There has been a dramatic rise in the number of people paying into workplace pensions over the past few years but the amount people contribute is sometimes very small and may not deliver the hoped-for financial security in retirement.
7.1 The last four years have seen a dramatic rise in the number of private sector workers with an active pension scheme, increasing from 2.8 million in 2013 to 8.8 million in 2017. This is largely due to the introduction of automatic enrolment into workplace pensions.
Source: Occupational Pensions Schemes Survey, UK 2017
Source: ONS (N.B. No data for defined benefits 2005)
7.2 For the first time in recent history, the number of active members of Defined Contribution schemes was higher in 2017 than the number of members of Defined Benefit schemes. The success of auto enrolment into workplace pensions is likely to be the key factor here.

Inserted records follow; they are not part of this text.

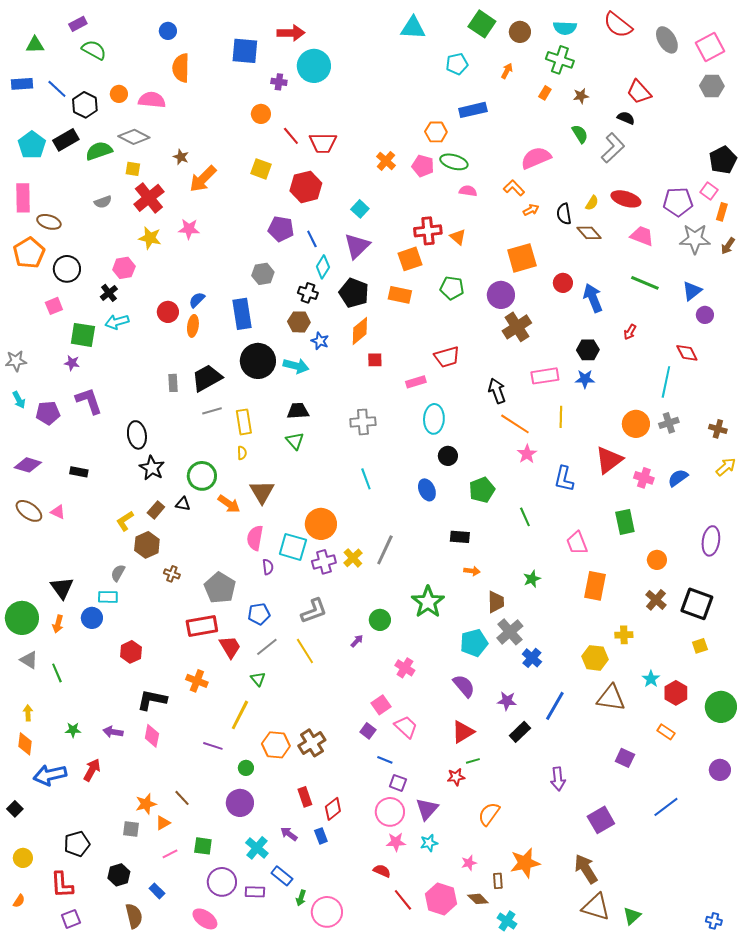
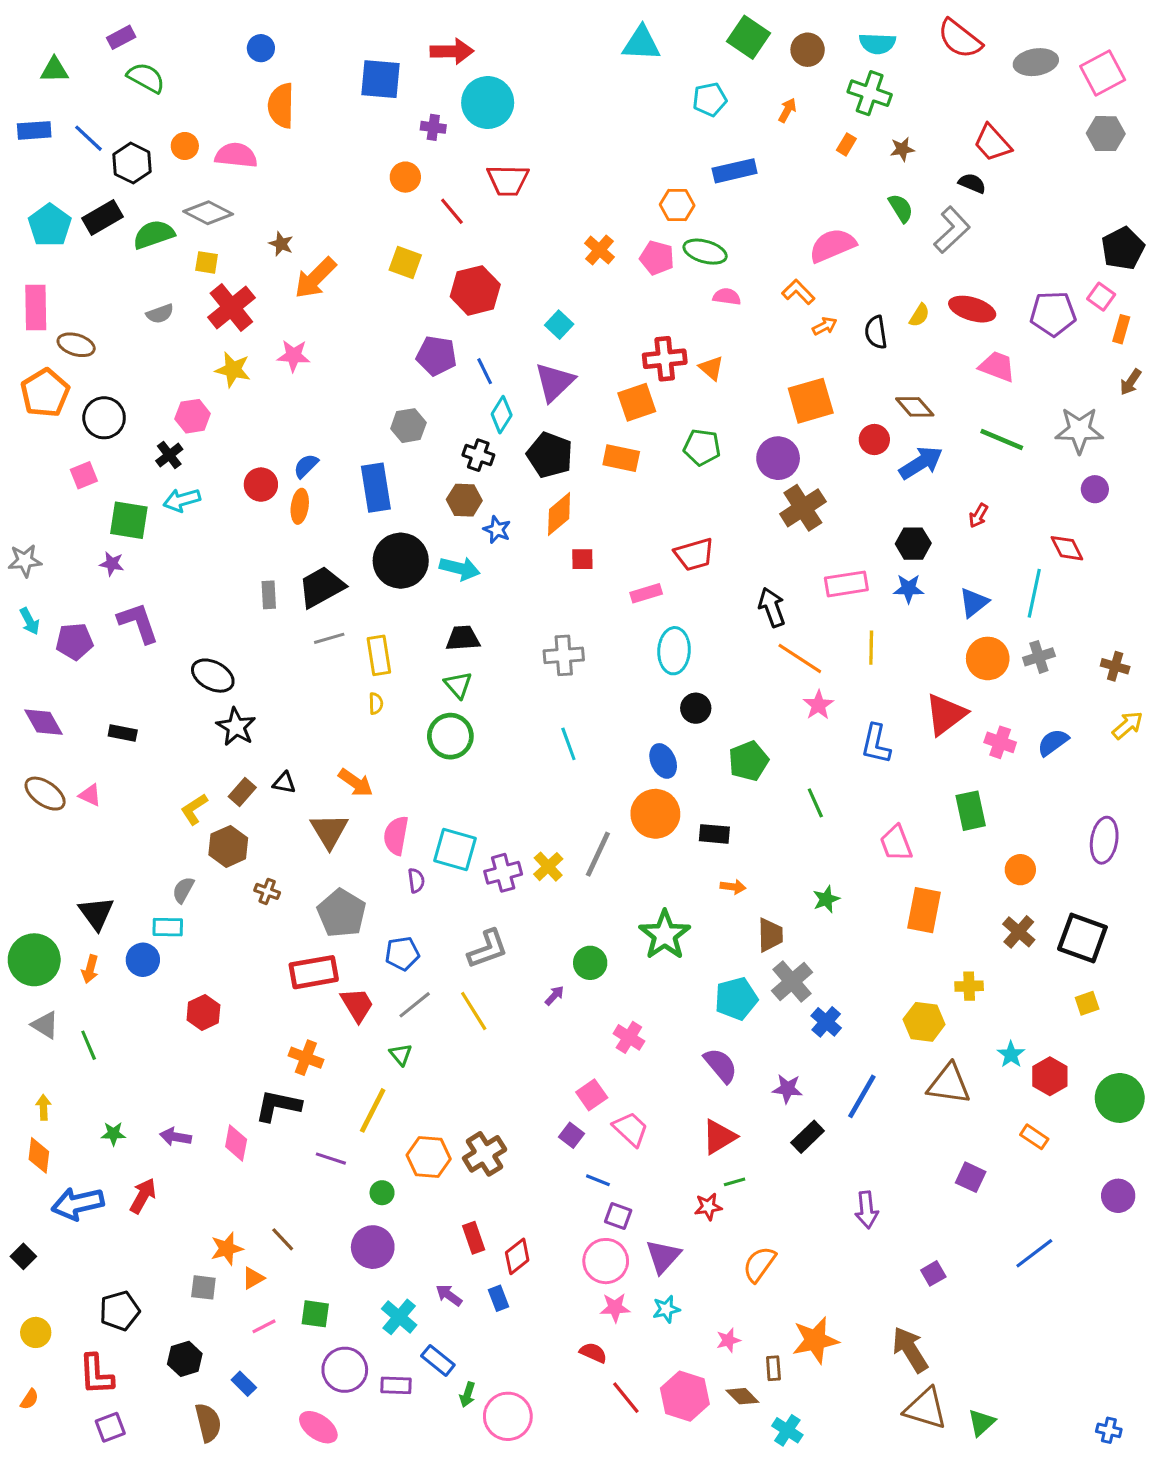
gray ellipse: (667, 40) -> (1036, 62), turned -68
red trapezoid: (323, 143) -> (508, 180), moved
brown diamond: (589, 233) -> (915, 407), moved
gray star: (695, 239) -> (1079, 430), moved
blue triangle: (692, 291) -> (974, 603), moved
blue arrow: (593, 298) -> (921, 463), turned 80
black ellipse: (137, 435) -> (213, 676), turned -52
purple diamond: (28, 465) -> (43, 722), turned 44
green circle: (202, 476) -> (450, 736), moved
brown triangle: (262, 492) -> (329, 831), moved
orange circle: (321, 524) -> (655, 814), moved
black L-shape: (152, 700) -> (278, 1106), moved
purple square: (601, 820) -> (933, 1273), size x0.6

7.3 Auto enrolment into workplace pensions seems to have been a great success in increasing the membership of pension schemes, particularly in the private sector.

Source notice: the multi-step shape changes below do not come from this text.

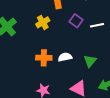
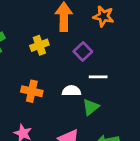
white line: (97, 25) -> (98, 77), moved
white semicircle: (65, 57) -> (71, 91), moved

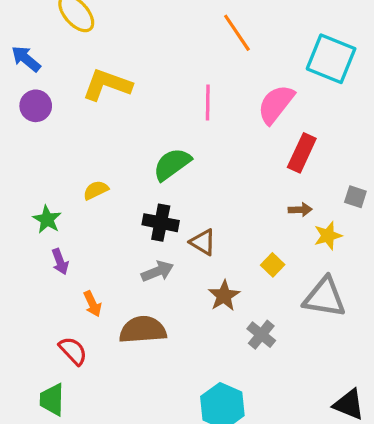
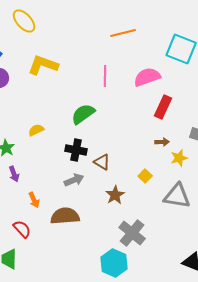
orange line: (237, 33) -> (123, 33), turned -70
pink semicircle: (276, 104) -> (147, 77), turned 32
gray cross: (261, 335) -> (132, 233), moved, size x1.5

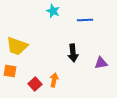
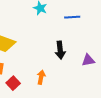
red square: (35, 84) -> (13, 83), moved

Data from NEST (the organisation set up by government to ensure all employers have access to a workplace pension for their employees) suggests that not all NEST members are actually contributing to their pension. Of 6.4 million NEST members in 2018, the majority, 3.4 million, were not currently making any contributions to their pension.
7.4 The private sector is still lagging behind the public sector in terms of pensions. People in low paid jobs (between £100-200 per week) were still twice as likely to have a pension if they were in the public sector in 2017 than in the private sector (83% compared with 33%).
7.5 Contribution rates were far higher for public sector pensions than private sector pensions in 2018. More than 90 per cent of public sector pension schemes had contribution rates of at least 5 per cent compared with fewer than 20 per cent of private sector pension schemes.
7.6 From April 2019, the minimum contributions to workplace pensions increased from 5% to 8% (2% to 3% for employers and 3% to 5% for employees). This should increase the contribution rates of private sector pensions unless employees decide to opt out.